The international standard for phytosanitary measure that sets the requirements for surveillance (FAO 2018) encourages NPPOs to report the minimum pest prevalence that a survey is aiming to detect (i.e. design prevalence) and the probability with which it is expected to succeed in this aim (i.e. sensitivity). However, the standard comments neither on the appropriate levels of those parameters nor on how they should be defined. Additionally, EU legislation leaves the definition of the design prevalence to the member states, although it requires that sound scientific principles are used and timely detection of the pests is ensured with a high degree of confidence. EFSA is currently preparing survey guidelines for several quarantine pests (EFSA 2018), which will hopefully aid NPPOs in defining design prevalences.

We defined the local-level design prevalences of PWN, based on the prevalence of a closely-related species, Bursaphelenchus mucronatus, in the samples collected in the PWN survey. Thus, all the biases in the sampling process of B. mucronatus and PWN were the same, which was perfect for our purpose. However, the reported prevalence of B. mucronatus cannot be expected to correspond to the prevalence of B. mucronatus in standing trees, because the sampling was targeted at material that had signs of Monochamus activity.
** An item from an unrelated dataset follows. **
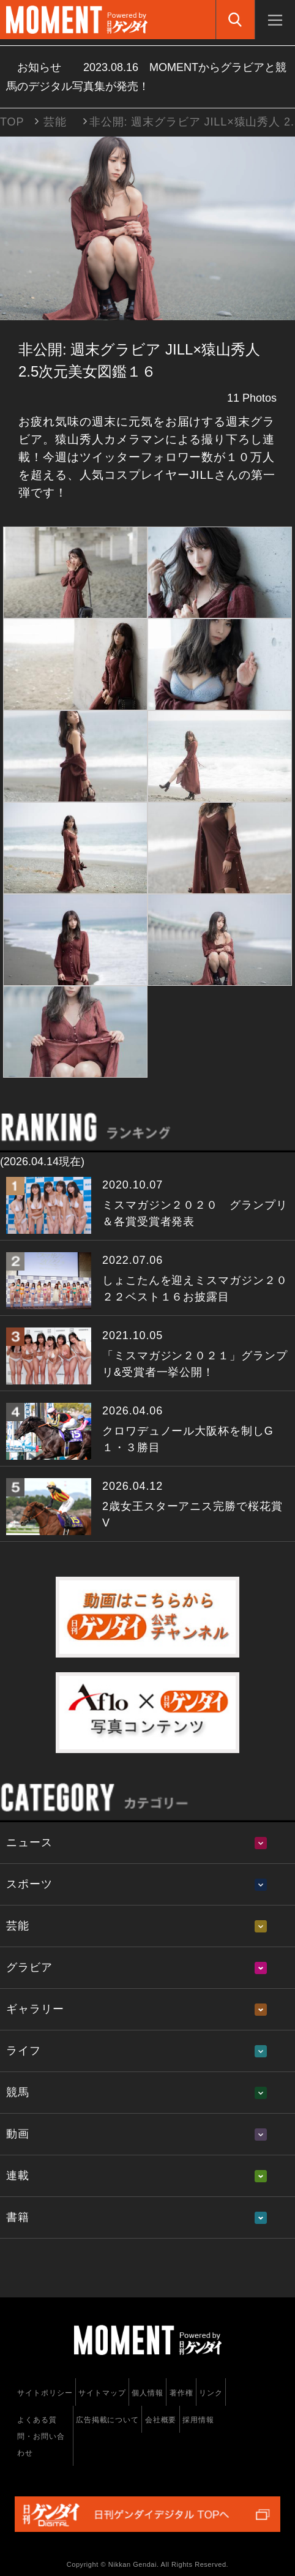 This screenshot has width=295, height=2576. Describe the element at coordinates (23, 2051) in the screenshot. I see `ライフ` at that location.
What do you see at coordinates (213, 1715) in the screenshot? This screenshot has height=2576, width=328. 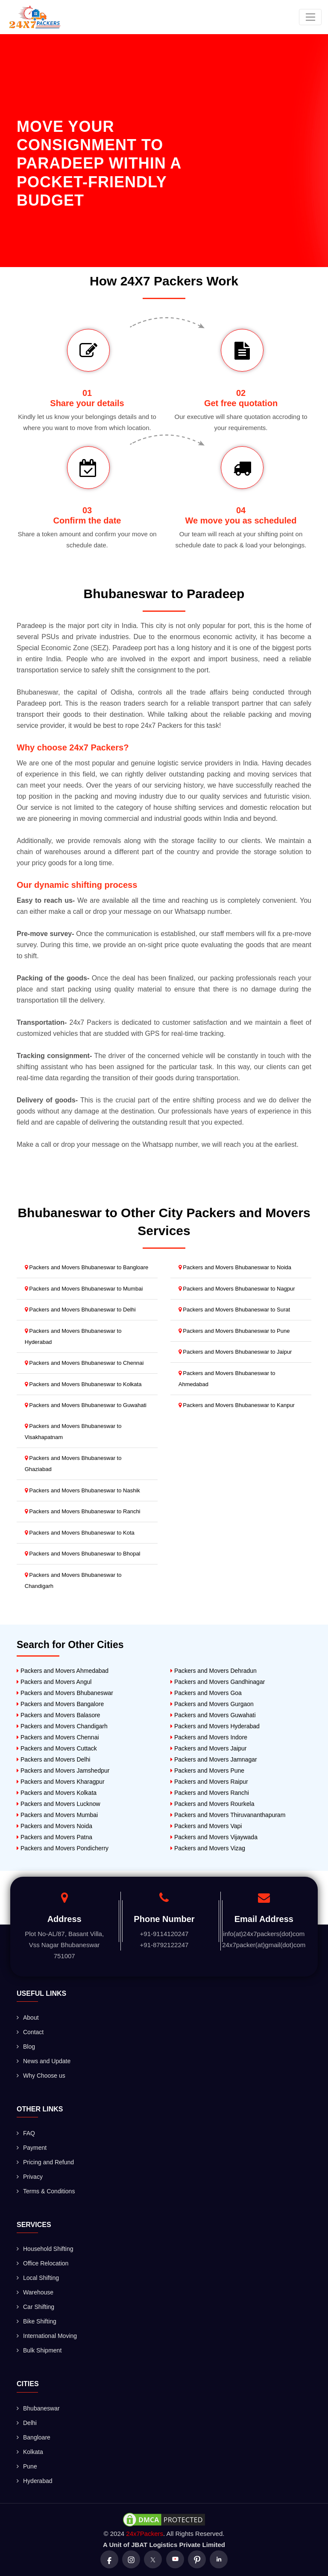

We defined the regional- and national-level design prevalences for the early detection surveys based on article 7 of the EU emergency measures for PWN (EU 2012), which allows member states to refrain from attempting eradication if the diameter of the infested area is more than 20 km. However, it is not clear if such a large infestation could be eradicated with the resources available for delimiting the infested area and conducting the eradication measures.

The prior probability of freedom at the first time-step (i.e. the initial prior probability) should be in line with the probability of invasion, unless reason exists to assume that the probability of invasion was different before the survey was initiated. In other words, if the probability of invasion is assumed to be high, assuming the initial prior probability of freedom is low is not logical and vice versa.

This appeared to be worth considering even when using a seemingly uninformative initial prior probability of freedom equal to 0.5. In the early detection survey, in which the sensitivity of annual surveys was low, the initial prior probability of freedom had an impact on the probability of freedom even after 19 years of surveys, unless the probability of invasion was very high.

This shows that, if the sensitivity of the survey is low, the initial prior probability of freedom can have an impact on the probability of freedom for several years. Thus, in such cases, the results from the first years of surveys should be interpreted with caution if the initial prior probability is uncertain. This is especially relevant if the trend in the probability of freedom is decreasing because, in such cases, the results for the first years are likely to be too optimistic.

Some complications encountered in the current assessment emphasise the importance of proper survey planning and indicate some of the issues that one should be aware of when planning surveys. First, risk areas should be defined so that they cover a sensible proportion of the total area at risk. Otherwise, the value of classifying areas according to risk is compromised. In the Finnish PWN survey guidelines, the definition of risk areas was such that they covered most of the area with PWN host plants and, therefore, the risk-based survey design could not be used in the assessment. The probability of freedom from PWN achieved with the surveys would probably be higher if a risk-based design were used.

Second, local design prevalence should be defined and the density of objects suitable for sampling should be estimated before the area covered by one inspection (inspection site) is defined. This is because the size of the inspection site should be such that, at the local level design prevalence, the number of infected objects per inspection site is at least one. In the Finnish PWN survey guidelines, the area covered by one inspection was so small that, at the local level design prevalence, the number of infested wood objects was less than one and, therefore, we had to redefine the size of the inspections site for this assessment.